For his seventieth birthday in 1982, I was responsible for putting together A John Cage Reader (reprints of essays from Jonathan Brent’s and Peter Gena’s TriQuarterly  magazine collection, plus new essays, musical and art pages, and supplementary material.) Cage received the first copy on the day of the 100th anniversary celebration of the Brooklyn Bridge (5-25-83), and wrote a mesostic for me in the middle of the night in which he noted the bridge’s fireworks, the flotilla, etc., as being ephemeral and ended with, “what’ll last ‘re my books!”

In 1979, I was appointed head of copyright and rights clearance at Peters and my responsibilities towards Cage’s music assumed a different direction: licensing his music to film producers, record companies, authorizing reprints in books, etc. In this connection, I was especially proud of one development.  Since 1960 his television piece Sounds of Venice (the companion piece to Italian TV’s 1959 Water Walk) had languished in silence, for reasons unknown to me. It turned out to be a copyright problem.  The tape accompaniment to the solo TV performer’s part contained snippets of the well-known Italian pop song “Come Prima”. It was rewarding to clear this with the Italian publisher (for a fee of course) and see the piece come alive again.

There are too many experiences to be touched on here: the premiere of Renga with Apartment House 1776, the world premiere of Europeras 1 & 2 in Frankfurt in 1987 (preceded by the disastrous fire at the Old Opera), the advent of the “Number Pieces” in 1987. I’ll never forget how Cage phoned me about Two for flute and piano, commissioned by an Italian duo. The I Ching had unfortunately given the pianist a meaty part while the flutist had only a few tones. Would the flutist be offended? “I don’t think so, they’ll be honored,” I answered. And how, when the first newly engraved copies of Living Room Music (1940) arrived from the printer, and we asked Cage how many copies he needed, he replied, smiling as he stepped into the elevator, “None. I don’t have a living room.”

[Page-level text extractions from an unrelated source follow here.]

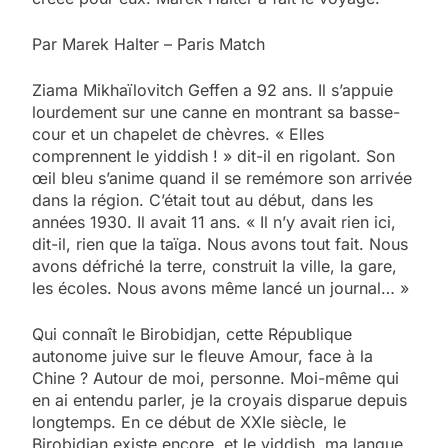
Par Marek Halter – Paris Match
Z
iama Mikhaïlovitch Geffen a 92 ans. Il s’appuie
lourdement sur une canne en montrant sa basse-
cour et un chapelet de chèvres. « Elles
comprennent le yiddish ! » dit-il en rigolant. Son
œil bleu s’anime quand il se remémore son arrivée
dans la région. C’était tout au début, dans les
années 1930. Il avait 11 ans. « Il n’y avait rien ici,
dit-il, rien que la taïga. Nous avons tout fait. Nous
avons défriché la terre, construit la ville, la gare,
les écoles. Nous avons même lancé un journal… »
Qui connaît le Birobidjan, cette République
autonome juive sur le fleuve Amour, face à la
Chine ? Autour de moi, personne. Moi-même qui
en ai entendu parler, je la croyais disparue depuis
longtemps. En ce début de XXIe siècle, le
Birobidjan existe encore, et le yiddish, ma langue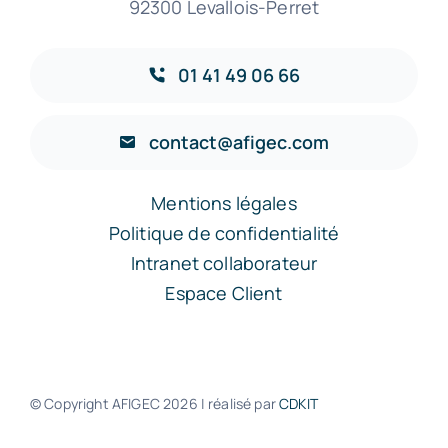
92300 Levallois-Perret
01 41 49 06 66
contact@afigec.com
Mentions légales
Politique de confidentialité
Intranet collaborateur
Espace Client
© Copyright AFIGEC
2026 | réalisé par
CDKIT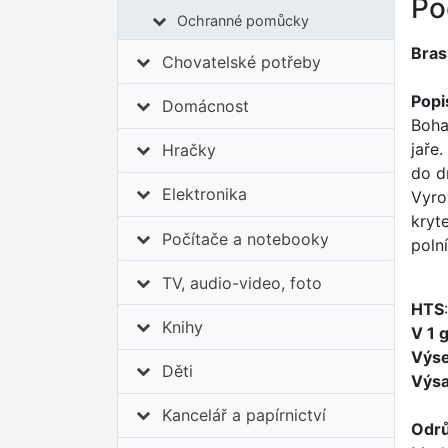
Po
Ochranné pomůcky
Bras
Chovatelské potřeby
Popi
Domácnost
Boha
jaře
Hračky
do d
Elektronika
Vyro
kryt
Počítače a notebooky
poln
TV, audio-video, foto
HTS
Knihy
V 1 
Výs
Děti
Výs
Kancelář a papírnictví
Odr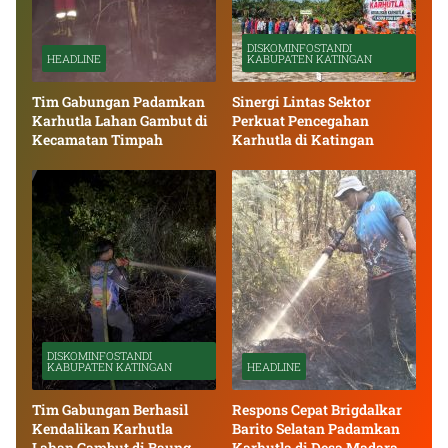
DISKOMINFOSTANDI
HEADLINE
KABUPATEN KATINGAN
Tim Gabungan Padamkan
Sinergi Lintas Sektor
Karhutla Lahan Gambut di
Perkuat Pencegahan
Kecamatan Timpah
Karhutla di Katingan
DISKOMINFOSTANDI
KABUPATEN KATINGAN
HEADLINE
Tim Gabungan Berhasil
Respons Cepat Brigdalkar
Kendalikan Karhutla
Barito Selatan Padamkan
Lahan Gambut di Baung
Karhutla di Desa Madara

Cage’s sudden death in August 1992 affected everyone dramatically. I had to go over to Madison Square Park (near Peters) and sit for several hours trying to absorb the news. My tribute to his memory was the video-taping (with Roberta Friedman and Gene Caprioglio) of all the locations of 49 Waltzes, done throughout 1994. With durations determined from Cage’s own computerized I Ching software, we wanted the work to reflect how his city looked near to the time of his death. Mode Records issued the work on DVD.

It is gratifying to see that Cage’s music has not only survived, influencing so many composers, but continues to thrive in this 100th anniversary, and will continue to do so for generations. I have not the slightest doubt of that.